We make connections everyday of our lives with inanimate objects, they should be meaningless encounters with discardable items. It can be a phone, maybe a car, but we do this because we believe these objects have 'character'. Possibly due to the human condition it is a necessity to make this association in order for us to make a connection and this gives a big clue into what is truly important in character.
Character design in games has come a long way, but so has the technology behind the games so that's probably why, but one thing that will always remain the same is how we will respond and make our connections with characters and its all about the story, the narrative. A story being told through visual elements, Pac-Man is no different to Crash Bandicoot, he is the happy-go-lucky hero of the game and any person can automatically and instantly recognize that, which is the vital initial connection which needs to be made.
Im a fan of both films and reading books and have always felt that books have had an edge over films in conveying character. I find films introducing new characters have a hard time in getting the viewer to make a connection within the restricted amount of time (2hours approx) and can quite often leave the viewer with an inadequate experience. Books on the other hand more often than not do a better job, one series of books in particular I'm a fan of are Stephen Kings The Dark Tower which span over nearly 4000 pages. The vastness of the story means that deep connections are made with certain characters of the books, we learn their histories, their motives and aspirations and their thoughts and feelings are constantly portrayed.

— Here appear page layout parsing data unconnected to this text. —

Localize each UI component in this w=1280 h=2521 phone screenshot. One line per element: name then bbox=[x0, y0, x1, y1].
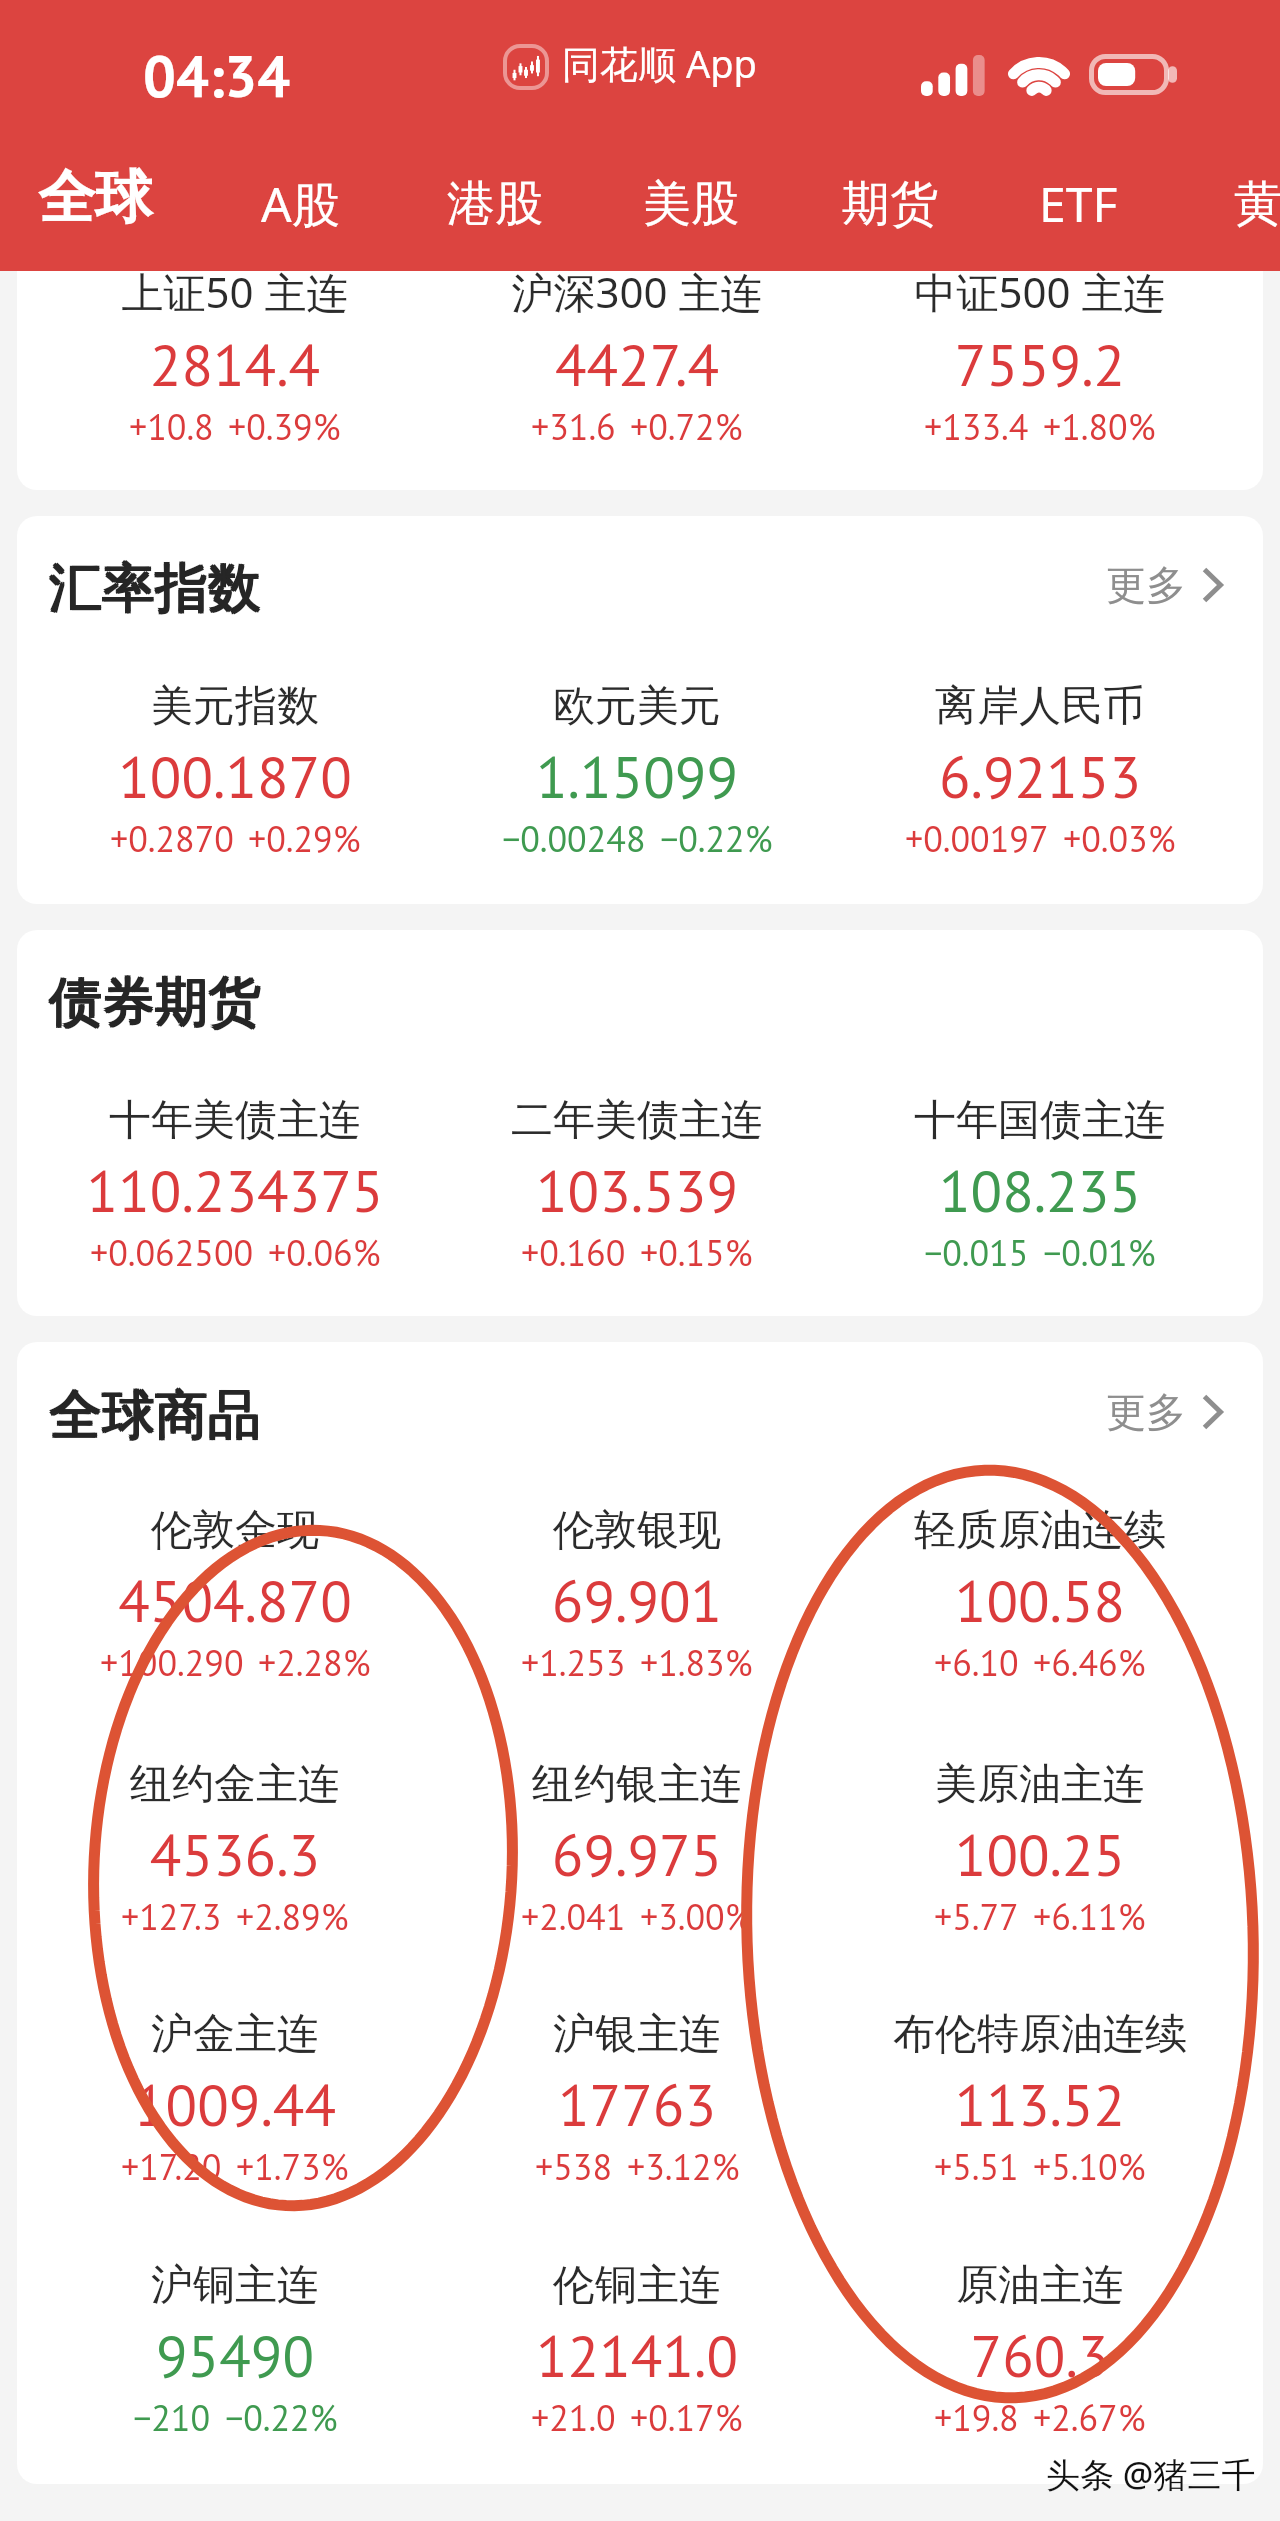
staticText: +0.03% bbox=[1063, 815, 1176, 862]
button[interactable]: 上证50 主连 bbox=[35, 263, 435, 451]
staticText: 更多 bbox=[1106, 1387, 1186, 1437]
staticText: ETF bbox=[1039, 171, 1118, 236]
staticText: 港股 bbox=[447, 174, 543, 234]
staticText: +31.6 bbox=[531, 403, 616, 450]
staticText: 4427.4 bbox=[437, 327, 837, 402]
staticText: +538 bbox=[535, 2143, 613, 2190]
staticText: +10.8 bbox=[129, 403, 214, 450]
staticText: 17763 bbox=[437, 2067, 837, 2142]
staticText: 沪深300 主连 bbox=[437, 263, 837, 320]
staticText: 纽约金主连 bbox=[35, 1758, 435, 1811]
staticText: 期货 bbox=[842, 174, 938, 234]
staticText: 760.3 bbox=[840, 2318, 1240, 2393]
staticText: +0.00197 bbox=[905, 815, 1049, 862]
staticText: 全球商品 bbox=[48, 1381, 260, 1448]
button[interactable]: 十年美债主连 bbox=[35, 1094, 435, 1282]
button[interactable]: 沪铜主连 bbox=[35, 2259, 435, 2447]
staticText: 103.539 bbox=[437, 1153, 837, 1228]
staticText: 全球商品 bbox=[48, 1383, 260, 1450]
staticText: +6.46% bbox=[1033, 1639, 1146, 1686]
button[interactable]: 十年国债主连 bbox=[840, 1094, 1240, 1282]
other: 更多 bbox=[1202, 567, 1223, 603]
button[interactable]: 纽约银主连 bbox=[437, 1758, 837, 1946]
staticText: +6.11% bbox=[1033, 1893, 1146, 1940]
button[interactable]: ETF bbox=[1017, 159, 1140, 248]
button[interactable]: 沪金主连 bbox=[35, 2008, 435, 2196]
staticText: A股 bbox=[261, 171, 340, 237]
button[interactable]: 纽约金主连 bbox=[35, 1758, 435, 1946]
staticText: 二年美债主连 bbox=[437, 1094, 837, 1147]
staticText: 1.15099 bbox=[437, 739, 837, 814]
staticText: +127.3 bbox=[121, 1893, 222, 1940]
staticText: 美元指数 bbox=[35, 680, 435, 733]
button[interactable]: 更多 bbox=[1106, 1387, 1280, 1437]
button[interactable]: 二年美债主连 bbox=[437, 1094, 837, 1282]
staticText: +1.73% bbox=[236, 2143, 349, 2190]
button[interactable]: 债券期货 bbox=[0, 968, 260, 1035]
staticText: +17.20 bbox=[121, 2143, 222, 2190]
staticText: 美原油主连 bbox=[840, 1758, 1240, 1811]
button[interactable]: 全球商品 bbox=[0, 1381, 260, 1448]
button[interactable]: 中证500 主连 bbox=[840, 263, 1240, 451]
staticText: 沪银主连 bbox=[437, 2008, 837, 2061]
staticText: 债券期货 bbox=[48, 970, 260, 1037]
button[interactable]: 离岸人民币 bbox=[840, 680, 1240, 868]
staticText: 沪铜主连 bbox=[35, 2259, 435, 2312]
button[interactable]: 欧元美元 bbox=[437, 680, 837, 868]
staticText: 04:34 bbox=[143, 38, 291, 113]
staticText: −210 bbox=[133, 2394, 211, 2441]
staticText: 12141.0 bbox=[437, 2318, 837, 2393]
staticText: +0.062500 bbox=[90, 1229, 254, 1276]
staticText: +0.15% bbox=[640, 1229, 753, 1276]
button[interactable]: 期货 bbox=[820, 162, 960, 246]
staticText: −0.22% bbox=[225, 2394, 338, 2441]
staticText: 汇率指数 bbox=[50, 556, 262, 623]
button[interactable]: 原油主连 bbox=[840, 2259, 1240, 2447]
button[interactable]: 伦敦金现 bbox=[35, 1504, 435, 1692]
staticText: +0.160 bbox=[521, 1229, 626, 1276]
staticText: 全球商品 bbox=[50, 1383, 262, 1450]
staticText: 黄 bbox=[1234, 174, 1280, 234]
button[interactable]: 布伦特原油连续 bbox=[840, 2008, 1240, 2196]
button[interactable]: 港股 bbox=[425, 162, 565, 246]
staticText: +5.51 bbox=[934, 2143, 1019, 2190]
staticText: 债券期货 bbox=[50, 968, 262, 1035]
staticText: −0.015 bbox=[924, 1229, 1029, 1276]
staticText: 十年国债主连 bbox=[840, 1094, 1240, 1147]
staticText: +2.89% bbox=[236, 1893, 349, 1940]
button[interactable]: 美股 bbox=[621, 162, 761, 246]
staticText: 100.25 bbox=[840, 1817, 1240, 1892]
button[interactable]: 沪银主连 bbox=[437, 2008, 837, 2196]
staticText: +100.290 bbox=[100, 1639, 244, 1686]
button[interactable]: 美元指数 bbox=[35, 680, 435, 868]
button[interactable]: 轻质原油连续 bbox=[840, 1504, 1240, 1692]
button[interactable]: 美原油主连 bbox=[840, 1758, 1240, 1946]
staticText: +0.06% bbox=[268, 1229, 381, 1276]
staticText: 69.901 bbox=[437, 1563, 837, 1638]
staticText: 纽约银主连 bbox=[437, 1758, 837, 1811]
button[interactable]: 伦铜主连 bbox=[437, 2259, 837, 2447]
staticText: 108.235 bbox=[840, 1153, 1240, 1228]
button[interactable]: 汇率指数 bbox=[0, 554, 260, 621]
button[interactable]: 黄 bbox=[1212, 162, 1280, 246]
button[interactable]: 全球 bbox=[16, 152, 174, 244]
button[interactable]: 更多 bbox=[1106, 560, 1280, 610]
staticText: 100.58 bbox=[840, 1563, 1240, 1638]
staticText: +0.17% bbox=[630, 2394, 743, 2441]
staticText: +0.72% bbox=[630, 403, 743, 450]
staticText: +21.0 bbox=[531, 2394, 616, 2441]
staticText: 113.52 bbox=[840, 2067, 1240, 2142]
staticText: 汇率指数 bbox=[48, 554, 260, 621]
staticText: 头条 @猪三千 bbox=[1046, 2451, 1256, 2497]
button[interactable]: 伦敦银现 bbox=[437, 1504, 837, 1692]
staticText: 全球 bbox=[38, 162, 152, 234]
button[interactable]: A股 bbox=[239, 159, 362, 249]
staticText: 欧元美元 bbox=[437, 680, 837, 733]
staticText: +2.041 bbox=[521, 1893, 626, 1940]
button[interactable]: 沪深300 主连 bbox=[437, 263, 837, 451]
staticText: +2.67% bbox=[1033, 2394, 1146, 2441]
staticText: 2814.4 bbox=[35, 327, 435, 402]
staticText: +0.29% bbox=[248, 815, 361, 862]
staticText: 债券期货 bbox=[48, 968, 260, 1035]
staticText: −0.01% bbox=[1043, 1229, 1156, 1276]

Video games have the advantage that they are able to convey character in both of these ways, clearly the main attraction is the visual element and the gamers response to the imagery being presented and that's where a game artist comes in. But as technology continues to move at an alarming pace I fear sometimes we can lose track of what is truly important. Game characters dont need to be tens-of-thousands of poly's for us to truly appreciate their characterizations.